In the last hundred years, progress in our knowledge of how the world works, and in the technological comforts based on that knowledge, has been both rapid and constantly accelerating. But there has been an imbalance between our progress in the physical, biological, and engineering sciences, with the benefits that has brought, and our failure to make comparable progress in applying the same sort of thinking to human affairs. That imbalance lies at the root of most of the problems that face us; and as long as it persists, the gap will grow wider, and the problems will become worse.

Rationalists reject the notion that there exist any areas or problems in which the intellect is not competent, in which one cannot or must not think. Our abiding task is to press for the spread of rational, scientific, heuristic thinking into areas where it has traditionally not been accepted, or at least not properly used.

But the situation is far from hopeless. Not long ago, I gave a paper on 'The heuristic way to knowledge' to a scientific conference. It was pure rationalism, and I had expected to meet opposition, possibly even outrage, from some of my audience. In the event, my presentation was greeted throughout with nodding heads and, although there was a lively discussion, there was not one dissenting voice.

The main opponents of progress in knowledge have always been the ancient popular religions, but there are many areas where advancing knowledge has loosened their grip. We have now reached a point where biology has discovered far more about the origin of life, and cosmology far more about the origin of the universe, than theological speculation ever did.
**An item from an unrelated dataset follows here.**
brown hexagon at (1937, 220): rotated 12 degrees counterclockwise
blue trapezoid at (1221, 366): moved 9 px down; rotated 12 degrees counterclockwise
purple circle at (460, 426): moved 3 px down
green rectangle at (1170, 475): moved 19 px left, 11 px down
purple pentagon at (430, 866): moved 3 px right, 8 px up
Rationalists were once half-humorously described as 'Darwin's Witnesses', and the debate about human evolution versus separate creation was typical of the clashes between rapidly developing science and ancient popular religion. But today, with the advances that have been made in genetics and related fields, serious interest in Darwinism has never been greater. An important development is the diversification of its basic concepts to new areas. One example was the advance of cybernetics and hence, among other things, of artificial intelligence. Another is our increasing understanding of how the brain works and of human consciousness, throwing new light-with important theological implications-on what is still sometimes called 'the mind-body problem'. A recent development is the study of evolutionary models of information transmission, opening up the exciting new science of memetics, which has profound implications for rationalism.
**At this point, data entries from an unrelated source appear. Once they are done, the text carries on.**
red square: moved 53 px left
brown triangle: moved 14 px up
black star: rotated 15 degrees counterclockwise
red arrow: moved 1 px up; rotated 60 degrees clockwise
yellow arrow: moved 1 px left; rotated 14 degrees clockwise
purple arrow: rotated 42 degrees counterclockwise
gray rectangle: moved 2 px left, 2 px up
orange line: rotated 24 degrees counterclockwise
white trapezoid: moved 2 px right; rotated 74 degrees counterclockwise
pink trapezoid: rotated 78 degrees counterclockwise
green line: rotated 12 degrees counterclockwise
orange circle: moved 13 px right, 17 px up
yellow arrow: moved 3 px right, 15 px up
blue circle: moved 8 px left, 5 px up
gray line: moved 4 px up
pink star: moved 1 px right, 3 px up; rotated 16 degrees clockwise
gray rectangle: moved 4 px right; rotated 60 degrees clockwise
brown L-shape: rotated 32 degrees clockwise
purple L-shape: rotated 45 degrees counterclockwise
Even in the area of biblical and historical criticism, rational study has inexorably driven traditionalists back to the point where they have had to devise new interpretations of their ancient beliefs-'non-realist theology' for example. The only alternative open to them has been to take refuge in the kind of state of denial which is familiar in the realm of psychopathology-sometimes accompanied by increasingly strident and dishonest 'evangelicalism'.

If you follow current debate in the churches, you will know that 'scientific rationalism' (they now often call it by that name) is frequently identified as their most serious enemy. But, perhaps to our shame, we have to admit that the RPA itself has played little part in any of this.

I have here briefly mentioned some of the many indications that the conditions for spreading rationalism could well be better now than they have ever been. The game has changed completely, and entirely to our advantage, in the hundred years since the RPA was founded, and we ought to be reclaiming the initiative and building on these demonstrable successes-even though they have mostly not been our successes. Perhaps it is not too late to reverse the decline.